In [1]:
import pandas as pd
import numpy as np
from sklearn.model_selection import train_test_split
from sklearn.preprocessing import StandardScaler, OneHotEncoder
from sklearn.compose import ColumnTransformer
from sklearn.pipeline import Pipeline
from sklearn.impute import SimpleImputer
from sklearn.metrics import accuracy_score, precision_score, recall_score, f1_score, roc_auc_score
import tensorflow as tf
from tensorflow.keras.models import Sequential
from tensorflow.keras.layers import Dense, Conv1D, MaxPooling1D, Flatten, LSTM, GRU, Dropout
import mlflow
import mlflow.tensorflow

In [2]:
# Load preprocessed data
pre_credit_data = pd.read_csv('../data/preprocessed_creditcard_data.csv')
pre_fraud_data_df = pd.read_csv('../data/preprocessed_fraud_data.csv')

In [3]:
#Define functions for model building and evaluation

def build_cnn_model(input_shape):
    model = Sequential()
    model.add(Conv1D(filters=32, kernel_size=3, activation='relu', input_shape=input_shape))
    model.add(MaxPooling1D(pool_size=2))
    model.add(Flatten())
    model.add(Dense(1, activation='sigmoid'))
    return model

In [4]:
def build_rnn_model(input_shape):
    model = Sequential()
    model.add(GRU(units=64, return_sequences=True, input_shape=input_shape))
    model.add(GRU(units=32))
    model.add(Dense(1, activation='sigmoid'))
    return model

In [5]:
def build_lstm_model(input_shape):
    model = Sequential()
    model.add(LSTM(units=64, return_sequences=True, input_shape=input_shape))
    model.add(LSTM(units=32))
    model.add(Dense(1, activation='sigmoid'))
    return model

In [6]:
def train_and_evaluate_model(model, X_train, y_train, X_test, y_test, model_name, experiment_name):
    # MLflow tracking
    mlflow.set_tracking_uri('http://localhost:5000')  # Set your MLflow tracking server
    mlflow.set_experiment(experiment_name)
    with mlflow.start_run():
        mlflow.log_param('model', model_name)

        # Compile the model
        model.compile(optimizer='adam', loss='binary_crossentropy', metrics=['accuracy'])

        # Train the model
        history = model.fit(X_train, y_train, epochs=5, batch_size=32, validation_data=(X_test, y_test))

        # Evaluate the model
        y_pred = model.predict(X_test)
        y_pred_binary = (y_pred > 0.5).astype(int)

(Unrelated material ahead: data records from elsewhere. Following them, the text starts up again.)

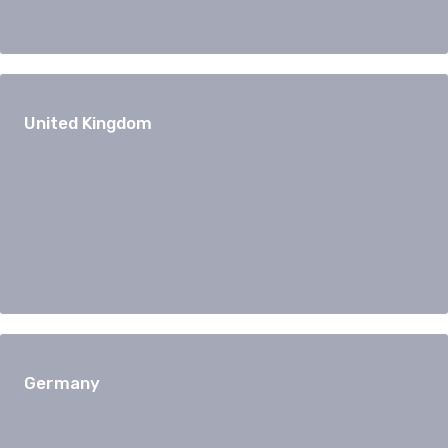
United Kingdom
Germany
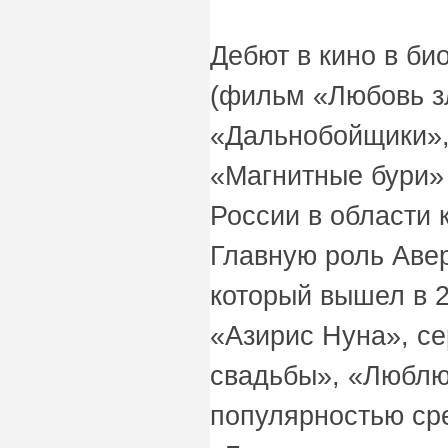
Дебют в кино в би
(фильм «Любовь з
«Дальнобойщики», 
«Магнитные бури»
России в области 
Главную роль Аве
который вышел в 2
«Азирис Нуна», с
свадьбы», «Люблю
популярностью сре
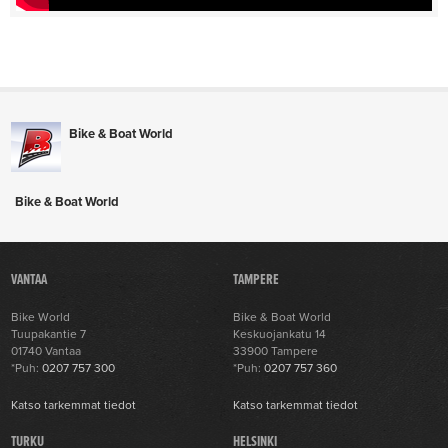
Bike & Boat World
Bike & Boat World
VANTAA
TAMPERE
Bike World
Bike & Boat World
Tuupakantie 7
Keskuojankatu 14
01740 Vantaa
33900 Tampere
*Puh:
0207 757 300
*Puh:
0207 757 360
Katso tarkemmat tiedot
Katso tarkemmat tiedot
TURKU
HELSINKI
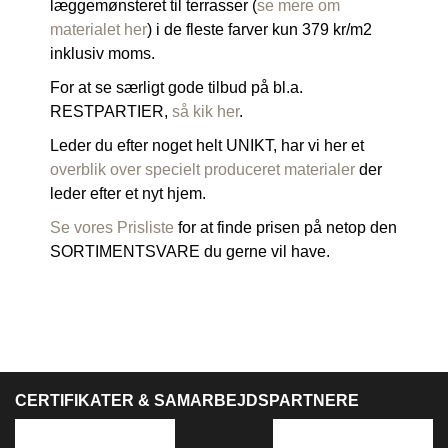
læggemønsteret til terrasser (
se mere om
materialet her
) i de fleste farver kun 379 kr/m2
inklusiv moms.
For at se særligt gode tilbud på bl.a.
RESTPARTIER,
så kik her
.
Leder du efter noget helt UNIKT, har vi her et
overblik over specielt produceret materialer
der
leder efter et nyt hjem.
Se vores Prisliste
for at finde prisen på netop den
SORTIMENTSVARE du gerne vil have.
CERTIFIKATER & SAMARBEJDSPARTNERE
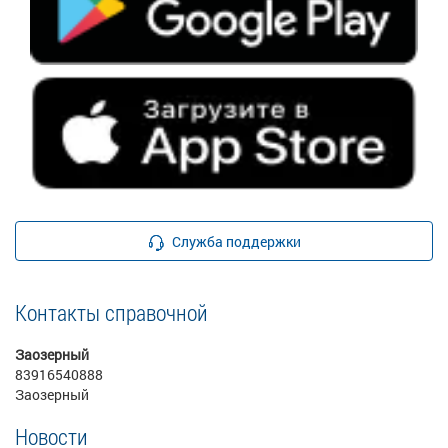
Служба поддержки
Контакты справочной
Заозерный
83916540888
Заозерный
Новости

        accuracy = accuracy_score(y_test, y_pred_binary)
        precision = precision_score(y_test, y_pred_binary)
        recall = recall_score(y_test, y_pred_binary)
        f1 = f1_score(y_test, y_pred_binary)
        roc_auc = roc_auc_score(y_test, y_pred)

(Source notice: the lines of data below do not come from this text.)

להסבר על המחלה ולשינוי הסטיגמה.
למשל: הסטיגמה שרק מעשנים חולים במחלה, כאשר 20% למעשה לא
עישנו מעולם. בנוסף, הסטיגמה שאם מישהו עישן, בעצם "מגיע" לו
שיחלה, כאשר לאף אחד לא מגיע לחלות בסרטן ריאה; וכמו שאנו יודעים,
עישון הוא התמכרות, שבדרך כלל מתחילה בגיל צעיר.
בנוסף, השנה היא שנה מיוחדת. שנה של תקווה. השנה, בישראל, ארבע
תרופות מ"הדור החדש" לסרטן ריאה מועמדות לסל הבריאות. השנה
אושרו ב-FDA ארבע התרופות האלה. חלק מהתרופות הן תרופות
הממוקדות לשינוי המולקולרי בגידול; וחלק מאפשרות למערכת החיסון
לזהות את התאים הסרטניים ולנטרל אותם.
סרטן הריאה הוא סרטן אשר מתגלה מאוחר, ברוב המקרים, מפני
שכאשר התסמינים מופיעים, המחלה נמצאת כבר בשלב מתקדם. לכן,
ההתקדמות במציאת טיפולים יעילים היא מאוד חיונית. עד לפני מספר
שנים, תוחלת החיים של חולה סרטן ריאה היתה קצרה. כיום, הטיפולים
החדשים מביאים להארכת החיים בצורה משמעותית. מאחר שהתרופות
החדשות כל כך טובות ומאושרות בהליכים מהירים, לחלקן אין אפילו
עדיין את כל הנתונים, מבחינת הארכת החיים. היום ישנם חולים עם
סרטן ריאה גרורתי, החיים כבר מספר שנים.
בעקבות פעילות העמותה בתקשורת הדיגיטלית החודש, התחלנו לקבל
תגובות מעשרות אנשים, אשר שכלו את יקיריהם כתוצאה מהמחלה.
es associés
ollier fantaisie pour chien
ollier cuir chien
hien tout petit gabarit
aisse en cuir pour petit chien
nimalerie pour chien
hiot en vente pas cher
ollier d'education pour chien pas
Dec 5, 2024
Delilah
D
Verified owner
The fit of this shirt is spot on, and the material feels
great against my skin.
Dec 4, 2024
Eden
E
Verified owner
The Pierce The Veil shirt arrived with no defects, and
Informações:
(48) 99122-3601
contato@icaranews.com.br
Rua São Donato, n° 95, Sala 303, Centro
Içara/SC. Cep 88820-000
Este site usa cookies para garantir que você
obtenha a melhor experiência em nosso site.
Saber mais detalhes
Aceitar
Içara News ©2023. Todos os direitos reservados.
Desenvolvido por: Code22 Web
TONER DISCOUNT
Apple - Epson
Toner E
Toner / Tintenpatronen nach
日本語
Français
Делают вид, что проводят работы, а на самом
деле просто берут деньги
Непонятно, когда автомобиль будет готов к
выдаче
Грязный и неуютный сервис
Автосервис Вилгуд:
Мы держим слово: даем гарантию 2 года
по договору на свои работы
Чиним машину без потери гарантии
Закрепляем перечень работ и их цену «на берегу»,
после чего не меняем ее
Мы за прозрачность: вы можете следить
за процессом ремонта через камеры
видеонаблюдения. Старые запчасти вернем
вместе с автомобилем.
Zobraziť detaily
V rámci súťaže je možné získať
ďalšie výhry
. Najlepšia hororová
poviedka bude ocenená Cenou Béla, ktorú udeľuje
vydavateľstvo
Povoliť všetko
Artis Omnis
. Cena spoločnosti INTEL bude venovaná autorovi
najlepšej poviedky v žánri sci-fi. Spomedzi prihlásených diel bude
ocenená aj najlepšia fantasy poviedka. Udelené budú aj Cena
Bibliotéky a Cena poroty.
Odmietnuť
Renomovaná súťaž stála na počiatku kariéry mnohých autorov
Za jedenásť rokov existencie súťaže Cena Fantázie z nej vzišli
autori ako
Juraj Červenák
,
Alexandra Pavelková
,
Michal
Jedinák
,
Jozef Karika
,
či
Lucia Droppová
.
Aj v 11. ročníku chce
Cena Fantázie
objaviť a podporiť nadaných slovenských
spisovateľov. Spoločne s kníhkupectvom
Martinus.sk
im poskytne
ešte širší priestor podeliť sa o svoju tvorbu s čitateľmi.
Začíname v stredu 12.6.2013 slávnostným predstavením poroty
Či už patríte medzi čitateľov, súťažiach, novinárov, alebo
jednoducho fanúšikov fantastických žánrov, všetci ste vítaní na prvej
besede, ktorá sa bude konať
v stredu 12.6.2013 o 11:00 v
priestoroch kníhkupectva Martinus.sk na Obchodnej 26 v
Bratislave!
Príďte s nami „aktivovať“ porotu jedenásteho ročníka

        # Log metrics to MLflow
        mlflow.log_metric('accuracy', accuracy)
        mlflow.log_metric('precision', precision)
        mlflow.log_metric('recall', recall)
        mlflow.log_metric('f1_score', f1)
        mlflow.log_metric('roc_auc', roc_auc)

        # Log model to MLflow
        mlflow.tensorflow.log_model(model, artifact_path='model')

        print(f'Model: {model_name}')
        print(f'Accuracy: {accuracy:.4f}')
        print(f'Precision: {precision:.4f}')
        print(f'Recall: {recall:.4f}')
        print(f'F1 Score: {f1:.4f}')
        print(f'ROC AUC: {roc_auc:.4f}')

In [7]:
# Data Preparation

# Credit Card Data
X_credit = pre_credit_data.drop('Class', axis=1)
y_credit = pre_credit_data['Class']
X_credit_train, X_credit_test, y_credit_train, y_credit_test = train_test_split(X_credit, y_credit, test_size=0.2, random_state=42)

In [10]:
print("Credit Card Data - LSTM")

Credit Card Data - LSTM


In [9]:
# Assuming X_credit_train and X_credit_test are 2D, reshape to 3D
X_credit_train = np.reshape(X_credit_train, (X_credit_train.shape[0], 1, X_credit_train.shape[1]))
X_credit_test = np.reshape(X_credit_test, (X_credit_test.shape[0], 1, X_credit_test.shape[1]))

# Build and train the LSTM model
lstm_model_credit = build_lstm_model(X_credit_train.shape[1:])
train_and_evaluate_model(lstm_model_credit, X_credit_train, y_credit_train, X_credit_test, y_credit_test, 'LSTM', 'Credit Card Fraud Detection')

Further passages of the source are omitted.